Serious Business
    Category: Financial Revolution By : Ardian Wibisono Read : 880 Date : Tuesday, March 01, 2017 - 13:14:26

    Ahmad Zamroni / Forbes Indonesia

    The new chief executive of Standard Chartered Bank Indonesia Rino “Donny” Donosepoetro has made history as the first Indonesian to head the bank’s Indonesian operations since it opened over 150 years ago in the country. He replaced Singaporean Tse Koon Shee in July when Koon Shee moved to competitor DBS. Donny inherits the position during a challenging time. In 2015, the bank booked a loss of Rp 285 billion from Rp 620 billion profit the previous year, and nearly a 9% drop in loans.

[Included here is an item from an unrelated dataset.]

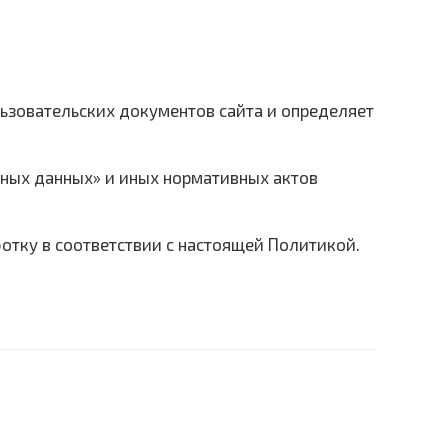
льзовательских документов сайта и определяет
ьных данных» и иных нормативных актов
ботку в соответствии с настоящей Политикой.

    A veteran banker who has been with the bank for two decades, Donny has a strong background in internal audit. He was Standard Chartered’s regional head of audit for ASEAN, South Asia, Greater China and North East Asia based in Singapore, and was chief executive in Brunei and Falkland Islands. His appointment reflects Standard Chartered’s seriousness in securing a key market with someone who really understands the market.

    “When we talk about Asia in the future, we talk about growth. Indonesia has the fastest GDP growth after China and India. For us, Indonesia is an extremely important market. I think it is hard to find another that can beat its potential,” Donny says. Likewise, restructuring efforts have been taken. Donny admits that the past couple of years have been tough, but last year the bank moved back to its growth trajectory. The bank’s unaudited figures as of September showed Rp 553 billion profits despite loan growth remaining flat, and gross nonperforming loans (NPLs) soaring to 5.7%, which required a higher provision. Donny says the restructuring effort means this year Standard Chartered Indonesia can aim to have about 9% growth.

    “I am a big believer in culture, it’s a basic foundation for success. For the first time, we have Standard Chartered Bank Indonesia culture,” he says. To compete with others that offer similar products and service, Donny says he gathered the bank’s top and second tier management to set a culture focused on the root of the banking business: trust. He says trust comes mainly from two things, first is good communication with clients and between employees. Second is setting a high standard for professional behavior, including cooperating with the regulators. Unlike other banks that have been cutting back on some sectors or companies, Donny prefers to focus on each client, and provide for their needs.

    “A bank is about risk management, but you implement it in a way to focus on the client. Clients are different, and during this challenging situation, we should stand with them. It might be tough now, but we know it will rebound, which is better than taking a conservative view and cutting the whole thing,” he says. Donny sees international investors wanting to invest in Indonesia, such as clients in South Korea and China. “For our Korean clients, we help them deal with the licenses and authorities. They have interests across the board, in consumer products, automotive, extraction businesses, retail, and manufacturing,” Donny says.